Work out how many lines in the entries below include the word "Offensive". Give nothing but the number.

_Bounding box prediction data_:
_ _ _
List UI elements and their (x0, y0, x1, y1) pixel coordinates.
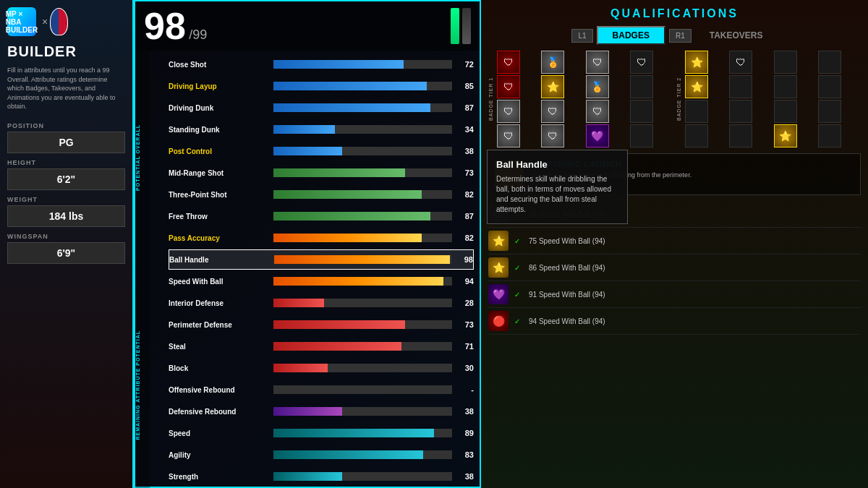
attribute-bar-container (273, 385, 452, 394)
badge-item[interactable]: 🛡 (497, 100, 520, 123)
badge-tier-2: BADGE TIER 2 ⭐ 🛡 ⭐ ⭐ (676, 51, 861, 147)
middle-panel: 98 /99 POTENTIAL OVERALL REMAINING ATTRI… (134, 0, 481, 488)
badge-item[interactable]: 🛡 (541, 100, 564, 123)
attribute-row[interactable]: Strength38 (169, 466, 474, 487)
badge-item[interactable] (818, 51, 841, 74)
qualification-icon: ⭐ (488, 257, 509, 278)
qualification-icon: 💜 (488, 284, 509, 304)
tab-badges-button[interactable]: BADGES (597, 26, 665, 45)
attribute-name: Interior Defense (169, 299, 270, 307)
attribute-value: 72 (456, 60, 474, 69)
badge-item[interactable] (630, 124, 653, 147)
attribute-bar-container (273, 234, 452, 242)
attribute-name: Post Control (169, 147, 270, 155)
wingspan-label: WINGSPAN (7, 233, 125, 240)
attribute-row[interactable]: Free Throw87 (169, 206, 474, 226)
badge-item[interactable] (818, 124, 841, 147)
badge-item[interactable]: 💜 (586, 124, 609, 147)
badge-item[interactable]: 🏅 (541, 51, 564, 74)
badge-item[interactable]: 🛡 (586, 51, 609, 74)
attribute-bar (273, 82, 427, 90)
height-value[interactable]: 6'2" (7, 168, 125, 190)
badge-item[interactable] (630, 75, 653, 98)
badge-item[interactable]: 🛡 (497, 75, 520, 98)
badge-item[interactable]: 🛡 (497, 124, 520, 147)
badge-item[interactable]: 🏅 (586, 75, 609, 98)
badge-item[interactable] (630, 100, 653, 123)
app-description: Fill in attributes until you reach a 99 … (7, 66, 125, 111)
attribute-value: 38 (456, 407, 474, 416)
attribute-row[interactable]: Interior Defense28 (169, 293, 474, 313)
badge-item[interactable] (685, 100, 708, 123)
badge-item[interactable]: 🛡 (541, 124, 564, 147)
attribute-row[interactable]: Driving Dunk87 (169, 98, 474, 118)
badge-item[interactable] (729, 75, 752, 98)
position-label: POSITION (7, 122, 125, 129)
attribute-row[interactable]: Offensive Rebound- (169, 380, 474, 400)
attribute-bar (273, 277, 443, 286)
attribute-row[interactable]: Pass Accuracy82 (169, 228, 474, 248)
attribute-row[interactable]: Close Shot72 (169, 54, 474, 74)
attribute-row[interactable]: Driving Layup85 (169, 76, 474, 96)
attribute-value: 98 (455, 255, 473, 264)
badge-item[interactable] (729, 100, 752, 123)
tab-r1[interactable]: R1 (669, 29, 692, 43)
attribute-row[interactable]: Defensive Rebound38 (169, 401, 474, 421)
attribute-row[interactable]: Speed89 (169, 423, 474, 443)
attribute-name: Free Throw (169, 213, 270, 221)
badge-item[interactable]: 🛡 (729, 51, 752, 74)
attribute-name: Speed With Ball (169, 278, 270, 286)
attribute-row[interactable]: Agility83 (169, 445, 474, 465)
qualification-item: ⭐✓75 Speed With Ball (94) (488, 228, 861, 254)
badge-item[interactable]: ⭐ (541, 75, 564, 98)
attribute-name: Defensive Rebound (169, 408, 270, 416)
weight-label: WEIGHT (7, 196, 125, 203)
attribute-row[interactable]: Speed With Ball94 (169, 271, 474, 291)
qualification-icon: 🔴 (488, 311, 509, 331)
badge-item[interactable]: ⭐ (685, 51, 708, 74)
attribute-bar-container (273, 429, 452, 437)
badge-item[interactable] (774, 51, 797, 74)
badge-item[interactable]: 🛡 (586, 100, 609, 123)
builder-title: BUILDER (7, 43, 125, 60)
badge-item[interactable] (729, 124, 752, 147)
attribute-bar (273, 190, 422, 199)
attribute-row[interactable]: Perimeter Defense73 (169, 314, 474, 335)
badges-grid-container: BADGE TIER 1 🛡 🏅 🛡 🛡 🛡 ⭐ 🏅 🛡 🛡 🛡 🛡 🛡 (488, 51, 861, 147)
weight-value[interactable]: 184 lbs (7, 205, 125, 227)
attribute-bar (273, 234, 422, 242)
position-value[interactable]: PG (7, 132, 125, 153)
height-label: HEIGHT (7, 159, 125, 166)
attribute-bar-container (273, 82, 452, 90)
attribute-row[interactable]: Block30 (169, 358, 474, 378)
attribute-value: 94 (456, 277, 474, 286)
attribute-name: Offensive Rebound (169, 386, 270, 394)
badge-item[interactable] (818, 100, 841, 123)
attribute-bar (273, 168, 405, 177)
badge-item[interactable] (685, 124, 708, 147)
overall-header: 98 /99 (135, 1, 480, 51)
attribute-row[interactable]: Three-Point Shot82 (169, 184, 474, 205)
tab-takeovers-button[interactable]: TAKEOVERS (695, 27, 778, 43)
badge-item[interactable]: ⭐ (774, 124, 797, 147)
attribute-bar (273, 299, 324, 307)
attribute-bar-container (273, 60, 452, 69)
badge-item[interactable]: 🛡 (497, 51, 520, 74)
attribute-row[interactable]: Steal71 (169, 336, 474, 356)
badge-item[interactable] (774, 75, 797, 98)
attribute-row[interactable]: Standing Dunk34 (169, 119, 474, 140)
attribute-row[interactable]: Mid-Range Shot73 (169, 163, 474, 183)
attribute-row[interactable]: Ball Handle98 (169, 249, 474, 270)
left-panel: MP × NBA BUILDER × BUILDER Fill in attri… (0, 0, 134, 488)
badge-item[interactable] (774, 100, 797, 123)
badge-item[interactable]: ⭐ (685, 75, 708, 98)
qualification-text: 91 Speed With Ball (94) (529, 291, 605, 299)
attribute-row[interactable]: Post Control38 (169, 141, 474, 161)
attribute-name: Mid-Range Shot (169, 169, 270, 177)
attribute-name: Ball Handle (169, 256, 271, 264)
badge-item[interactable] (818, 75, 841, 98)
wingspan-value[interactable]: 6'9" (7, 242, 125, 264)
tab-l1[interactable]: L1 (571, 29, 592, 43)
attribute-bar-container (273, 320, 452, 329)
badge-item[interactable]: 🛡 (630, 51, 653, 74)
_ _ _
_Solution_: 2